Ela pediu autorização no trabalho para tirar a licença maternidade de 120 dias, mas lhe foi negada. Por causa disso, o casal entrou com um pedido na Justiça para que as duas pudessem ter direito ao benefício.
A liminar só foi concedida após elas atenderem ao pedido de uma juíza para enviar fotos e vídeo de Camila amamentando, o que ela lembra até hoje como um episódio constrangedor do processo.
A servidora também afirma que sua filha, hoje com 6 anos, também estava abaixo do peso, o que tornou a importância da amamentação maior. O processo ainda não tem uma decisão definitiva.
“Estou apavorada só de pensar nestas consequências e com medo deste julgamento. Por outro lado, fico feliz pelo tempo que ganhei com a minha filha, o que não tem preço. A Justiça precisa reconhecer que somos duas mães e temos direitos iguais. Outras amigas também estão na mesma situação”, afirmou Camila à Folha, antes do julgamento.
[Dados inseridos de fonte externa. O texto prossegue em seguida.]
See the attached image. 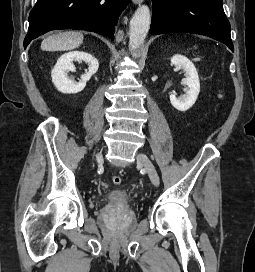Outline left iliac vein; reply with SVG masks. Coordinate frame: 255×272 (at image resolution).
<instances>
[{
    "label": "left iliac vein",
    "mask_w": 255,
    "mask_h": 272,
    "mask_svg": "<svg viewBox=\"0 0 255 272\" xmlns=\"http://www.w3.org/2000/svg\"><path fill=\"white\" fill-rule=\"evenodd\" d=\"M137 162H138V164H140L141 166L144 167L151 182L155 186H158L159 185V176H158V173H157L153 163L149 159V157L144 153H139L137 155Z\"/></svg>",
    "instance_id": "1"
}]
</instances>
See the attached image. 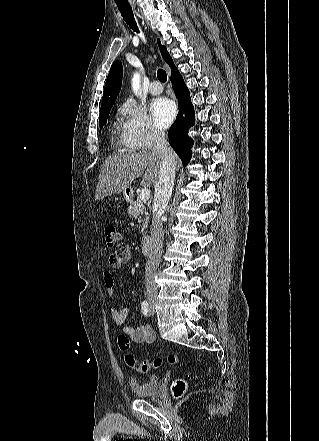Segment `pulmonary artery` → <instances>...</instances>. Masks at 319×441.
Segmentation results:
<instances>
[{"instance_id": "1", "label": "pulmonary artery", "mask_w": 319, "mask_h": 441, "mask_svg": "<svg viewBox=\"0 0 319 441\" xmlns=\"http://www.w3.org/2000/svg\"><path fill=\"white\" fill-rule=\"evenodd\" d=\"M149 92L152 95H159L160 93H162V86H161V84L158 81H153L150 84Z\"/></svg>"}]
</instances>
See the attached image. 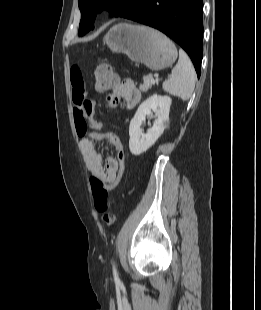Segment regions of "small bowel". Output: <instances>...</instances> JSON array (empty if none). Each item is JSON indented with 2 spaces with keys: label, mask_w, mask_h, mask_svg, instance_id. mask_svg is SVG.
<instances>
[{
  "label": "small bowel",
  "mask_w": 261,
  "mask_h": 310,
  "mask_svg": "<svg viewBox=\"0 0 261 310\" xmlns=\"http://www.w3.org/2000/svg\"><path fill=\"white\" fill-rule=\"evenodd\" d=\"M71 85L74 120L78 135L83 137L80 145L87 168L93 176L106 183H113L119 171L118 161L109 156L104 163L97 150L96 141L105 140L113 145L115 140H120L113 133L105 131L101 122L93 119L92 102L87 98L82 72L77 65L71 69ZM140 99L141 92L131 79L116 78L106 102L109 107L114 108L123 100L127 109H133ZM89 126H92L94 131L87 134Z\"/></svg>",
  "instance_id": "small-bowel-1"
}]
</instances>
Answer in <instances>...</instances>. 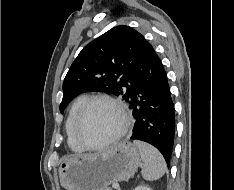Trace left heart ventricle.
Returning <instances> with one entry per match:
<instances>
[{
    "label": "left heart ventricle",
    "instance_id": "b2bd125f",
    "mask_svg": "<svg viewBox=\"0 0 234 190\" xmlns=\"http://www.w3.org/2000/svg\"><path fill=\"white\" fill-rule=\"evenodd\" d=\"M121 116L107 102H95L87 110L81 126V136L89 144H99L108 139L121 127Z\"/></svg>",
    "mask_w": 234,
    "mask_h": 190
}]
</instances>
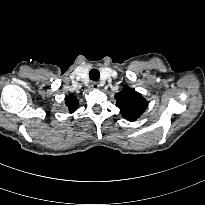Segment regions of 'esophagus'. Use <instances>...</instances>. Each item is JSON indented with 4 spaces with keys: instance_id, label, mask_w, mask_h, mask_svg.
I'll list each match as a JSON object with an SVG mask.
<instances>
[{
    "instance_id": "34e87169",
    "label": "esophagus",
    "mask_w": 205,
    "mask_h": 205,
    "mask_svg": "<svg viewBox=\"0 0 205 205\" xmlns=\"http://www.w3.org/2000/svg\"><path fill=\"white\" fill-rule=\"evenodd\" d=\"M91 87H92V89H99L100 88V85L97 83V82H93L92 84H91Z\"/></svg>"
}]
</instances>
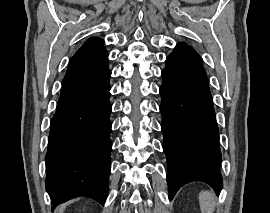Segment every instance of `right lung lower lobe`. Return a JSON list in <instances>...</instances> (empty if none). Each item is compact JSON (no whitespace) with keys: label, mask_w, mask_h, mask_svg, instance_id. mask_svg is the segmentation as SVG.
<instances>
[{"label":"right lung lower lobe","mask_w":270,"mask_h":213,"mask_svg":"<svg viewBox=\"0 0 270 213\" xmlns=\"http://www.w3.org/2000/svg\"><path fill=\"white\" fill-rule=\"evenodd\" d=\"M110 77L107 69L62 86L45 157L53 208L79 196L105 203L112 148Z\"/></svg>","instance_id":"98d812e1"}]
</instances>
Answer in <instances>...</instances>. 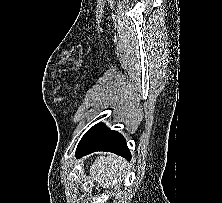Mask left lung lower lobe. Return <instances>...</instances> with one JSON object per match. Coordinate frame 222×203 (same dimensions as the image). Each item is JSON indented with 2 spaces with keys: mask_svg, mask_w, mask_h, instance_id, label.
I'll use <instances>...</instances> for the list:
<instances>
[{
  "mask_svg": "<svg viewBox=\"0 0 222 203\" xmlns=\"http://www.w3.org/2000/svg\"><path fill=\"white\" fill-rule=\"evenodd\" d=\"M95 151L112 152L128 160L131 159L124 137L102 123L94 125L84 134L78 144L76 155L81 157Z\"/></svg>",
  "mask_w": 222,
  "mask_h": 203,
  "instance_id": "left-lung-lower-lobe-1",
  "label": "left lung lower lobe"
}]
</instances>
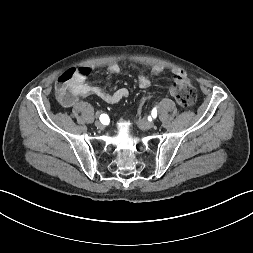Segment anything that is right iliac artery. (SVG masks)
<instances>
[{"label":"right iliac artery","mask_w":253,"mask_h":253,"mask_svg":"<svg viewBox=\"0 0 253 253\" xmlns=\"http://www.w3.org/2000/svg\"><path fill=\"white\" fill-rule=\"evenodd\" d=\"M107 120H108L107 114H101V115H100V121H101L102 123H105Z\"/></svg>","instance_id":"obj_1"}]
</instances>
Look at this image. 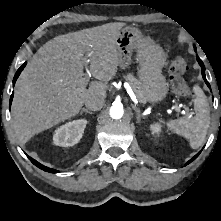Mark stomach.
Masks as SVG:
<instances>
[{
  "mask_svg": "<svg viewBox=\"0 0 221 221\" xmlns=\"http://www.w3.org/2000/svg\"><path fill=\"white\" fill-rule=\"evenodd\" d=\"M116 47L121 68L129 66L132 54L136 52V60L140 66L139 83L144 101L150 103L162 101L168 93V85L162 74L166 61L163 49L133 26L121 29L116 39Z\"/></svg>",
  "mask_w": 221,
  "mask_h": 221,
  "instance_id": "obj_1",
  "label": "stomach"
}]
</instances>
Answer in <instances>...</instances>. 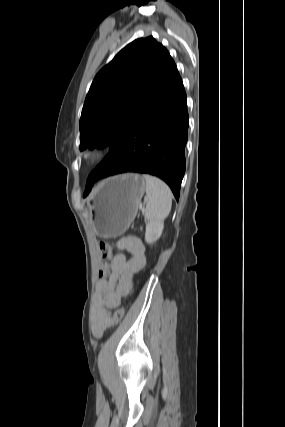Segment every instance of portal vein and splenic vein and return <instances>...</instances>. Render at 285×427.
<instances>
[{
	"mask_svg": "<svg viewBox=\"0 0 285 427\" xmlns=\"http://www.w3.org/2000/svg\"><path fill=\"white\" fill-rule=\"evenodd\" d=\"M142 212H144V208H142Z\"/></svg>",
	"mask_w": 285,
	"mask_h": 427,
	"instance_id": "18ae733b",
	"label": "portal vein and splenic vein"
}]
</instances>
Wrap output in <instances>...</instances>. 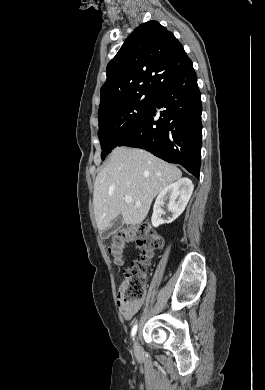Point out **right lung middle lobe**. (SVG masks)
Instances as JSON below:
<instances>
[{
	"label": "right lung middle lobe",
	"mask_w": 265,
	"mask_h": 390,
	"mask_svg": "<svg viewBox=\"0 0 265 390\" xmlns=\"http://www.w3.org/2000/svg\"><path fill=\"white\" fill-rule=\"evenodd\" d=\"M143 94L145 93L131 96L98 112L102 160L147 114L154 94H145V97H142Z\"/></svg>",
	"instance_id": "right-lung-middle-lobe-1"
}]
</instances>
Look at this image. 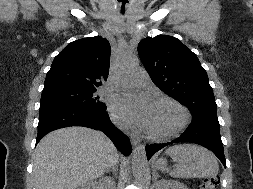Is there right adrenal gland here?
I'll return each mask as SVG.
<instances>
[{
  "label": "right adrenal gland",
  "mask_w": 253,
  "mask_h": 189,
  "mask_svg": "<svg viewBox=\"0 0 253 189\" xmlns=\"http://www.w3.org/2000/svg\"><path fill=\"white\" fill-rule=\"evenodd\" d=\"M106 172H107V173H109V172H113L114 177H116V176H117V168H116V167H113L112 169L107 170Z\"/></svg>",
  "instance_id": "1"
}]
</instances>
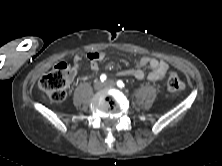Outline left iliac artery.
I'll return each instance as SVG.
<instances>
[{
	"instance_id": "left-iliac-artery-1",
	"label": "left iliac artery",
	"mask_w": 222,
	"mask_h": 166,
	"mask_svg": "<svg viewBox=\"0 0 222 166\" xmlns=\"http://www.w3.org/2000/svg\"><path fill=\"white\" fill-rule=\"evenodd\" d=\"M117 86H118L119 88H123V87L125 86V84L123 83V81L118 80V81H117Z\"/></svg>"
}]
</instances>
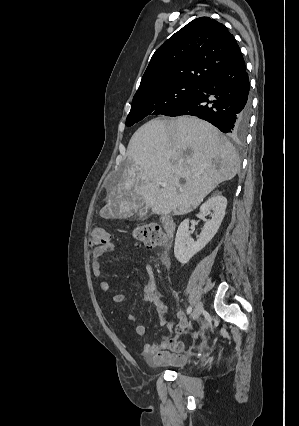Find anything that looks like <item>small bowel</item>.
<instances>
[{"label":"small bowel","instance_id":"c3829d8e","mask_svg":"<svg viewBox=\"0 0 299 426\" xmlns=\"http://www.w3.org/2000/svg\"><path fill=\"white\" fill-rule=\"evenodd\" d=\"M118 251L116 244L109 242L107 245L98 247L91 252V270L92 275L100 279L103 276L102 257L107 254H114ZM147 274V281L144 285V300L148 303H153L158 311L160 325L165 326L170 333H175L158 344H145L142 349L143 359L154 366H173L182 367L186 363L187 356L190 352L185 348V345L178 340V336L183 332L187 325V321L183 312L177 313L178 325L175 327L167 318V306L156 292V283L153 269L150 265L144 266ZM110 283L107 280L100 282V289L104 292L108 291ZM126 301V295L117 293L113 296V302L121 305ZM131 323H137V316L131 312L126 315ZM135 332L138 336H143L146 333V327L142 324H137Z\"/></svg>","mask_w":299,"mask_h":426}]
</instances>
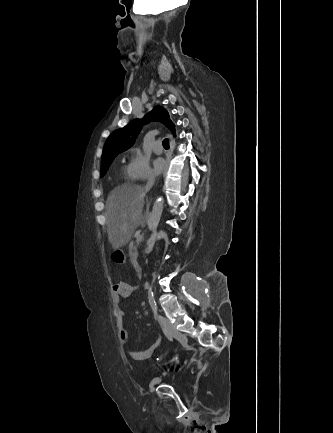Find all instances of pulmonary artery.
Returning <instances> with one entry per match:
<instances>
[{"mask_svg":"<svg viewBox=\"0 0 333 433\" xmlns=\"http://www.w3.org/2000/svg\"><path fill=\"white\" fill-rule=\"evenodd\" d=\"M153 151H154V153L157 154V155L162 154V153H163V147H162V144H161L160 142H157V143L155 144V146H154Z\"/></svg>","mask_w":333,"mask_h":433,"instance_id":"pulmonary-artery-1","label":"pulmonary artery"}]
</instances>
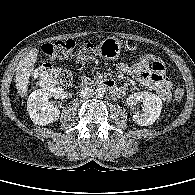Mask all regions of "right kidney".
I'll use <instances>...</instances> for the list:
<instances>
[{
    "label": "right kidney",
    "instance_id": "right-kidney-1",
    "mask_svg": "<svg viewBox=\"0 0 195 195\" xmlns=\"http://www.w3.org/2000/svg\"><path fill=\"white\" fill-rule=\"evenodd\" d=\"M52 97L64 99L67 94L60 87H45L30 94L27 101V110L34 124L47 125L58 120L60 110L49 101Z\"/></svg>",
    "mask_w": 195,
    "mask_h": 195
}]
</instances>
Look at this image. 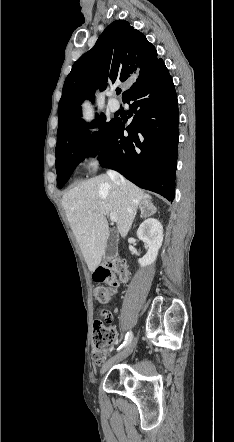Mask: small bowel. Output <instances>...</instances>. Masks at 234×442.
Instances as JSON below:
<instances>
[{"instance_id":"small-bowel-1","label":"small bowel","mask_w":234,"mask_h":442,"mask_svg":"<svg viewBox=\"0 0 234 442\" xmlns=\"http://www.w3.org/2000/svg\"><path fill=\"white\" fill-rule=\"evenodd\" d=\"M113 316L111 314H104L102 319H96L94 325L96 328H109L112 325Z\"/></svg>"}]
</instances>
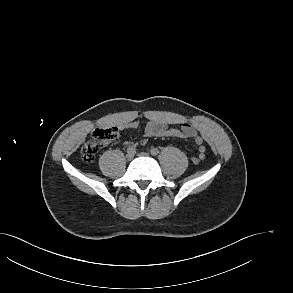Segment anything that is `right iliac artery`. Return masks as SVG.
Segmentation results:
<instances>
[{
    "mask_svg": "<svg viewBox=\"0 0 293 293\" xmlns=\"http://www.w3.org/2000/svg\"><path fill=\"white\" fill-rule=\"evenodd\" d=\"M127 153H135V149L133 147H128Z\"/></svg>",
    "mask_w": 293,
    "mask_h": 293,
    "instance_id": "obj_1",
    "label": "right iliac artery"
}]
</instances>
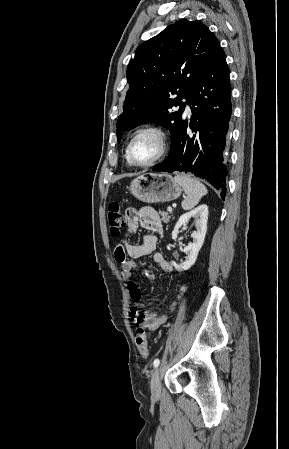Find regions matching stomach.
I'll return each instance as SVG.
<instances>
[{"mask_svg":"<svg viewBox=\"0 0 289 449\" xmlns=\"http://www.w3.org/2000/svg\"><path fill=\"white\" fill-rule=\"evenodd\" d=\"M129 191L142 202L159 203L177 199L182 189L167 173H146L131 181Z\"/></svg>","mask_w":289,"mask_h":449,"instance_id":"stomach-1","label":"stomach"}]
</instances>
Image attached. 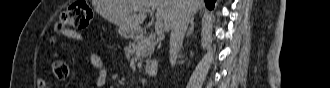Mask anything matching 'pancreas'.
I'll list each match as a JSON object with an SVG mask.
<instances>
[{"mask_svg":"<svg viewBox=\"0 0 330 88\" xmlns=\"http://www.w3.org/2000/svg\"><path fill=\"white\" fill-rule=\"evenodd\" d=\"M157 44L156 38L154 36H150L148 39L138 43L136 46L132 47V54H134V60H142L145 57L150 56Z\"/></svg>","mask_w":330,"mask_h":88,"instance_id":"obj_1","label":"pancreas"}]
</instances>
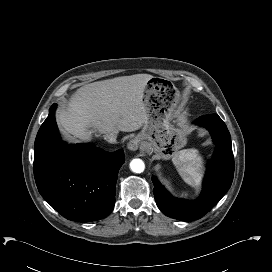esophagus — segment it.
<instances>
[{
	"label": "esophagus",
	"mask_w": 272,
	"mask_h": 272,
	"mask_svg": "<svg viewBox=\"0 0 272 272\" xmlns=\"http://www.w3.org/2000/svg\"><path fill=\"white\" fill-rule=\"evenodd\" d=\"M139 146H140V138L139 137H135V138L131 139L127 144V148L130 151L138 150Z\"/></svg>",
	"instance_id": "esophagus-1"
}]
</instances>
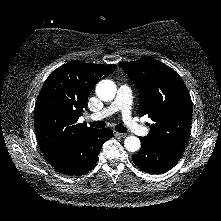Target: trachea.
Wrapping results in <instances>:
<instances>
[{"label":"trachea","instance_id":"1","mask_svg":"<svg viewBox=\"0 0 221 221\" xmlns=\"http://www.w3.org/2000/svg\"><path fill=\"white\" fill-rule=\"evenodd\" d=\"M90 124H91V126H93L95 128H103L106 125V123L104 121H95ZM115 129L121 133L127 132V128L124 127L123 125H120V124L116 125Z\"/></svg>","mask_w":221,"mask_h":221}]
</instances>
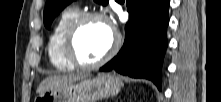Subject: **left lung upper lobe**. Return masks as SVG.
Here are the masks:
<instances>
[{
    "instance_id": "left-lung-upper-lobe-1",
    "label": "left lung upper lobe",
    "mask_w": 221,
    "mask_h": 102,
    "mask_svg": "<svg viewBox=\"0 0 221 102\" xmlns=\"http://www.w3.org/2000/svg\"><path fill=\"white\" fill-rule=\"evenodd\" d=\"M100 4L106 5L105 0H95ZM72 0H46V7L44 9V25L46 28L51 27L53 19L68 5Z\"/></svg>"
}]
</instances>
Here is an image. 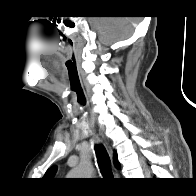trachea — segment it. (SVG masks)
<instances>
[{
  "instance_id": "trachea-1",
  "label": "trachea",
  "mask_w": 196,
  "mask_h": 196,
  "mask_svg": "<svg viewBox=\"0 0 196 196\" xmlns=\"http://www.w3.org/2000/svg\"><path fill=\"white\" fill-rule=\"evenodd\" d=\"M95 152L102 175L104 176L105 179H110V180L113 179L111 162L105 147L101 144H96Z\"/></svg>"
}]
</instances>
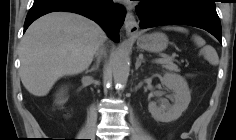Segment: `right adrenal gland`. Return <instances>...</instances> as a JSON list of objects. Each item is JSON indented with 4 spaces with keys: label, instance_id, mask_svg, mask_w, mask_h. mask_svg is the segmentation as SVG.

O advogado Tulius Fiuza, que defende o casal, afirmou após a decisão do STF que ainda há dúvidas sobre como fica o caso de Camila e se ela sofrerá consequências como faltas durante o tempo da licença ou necessidade de ressarcimento pelo período ausente.
“Ainda não temos certeza, pois há ressalvas no julgado. É necessário aguardar a publicação do acórdão para saber o alcance da decisão, especialmente nos casos em que a mãe não gestante terá ou não o direito a licença”, afirmou após o julgamento.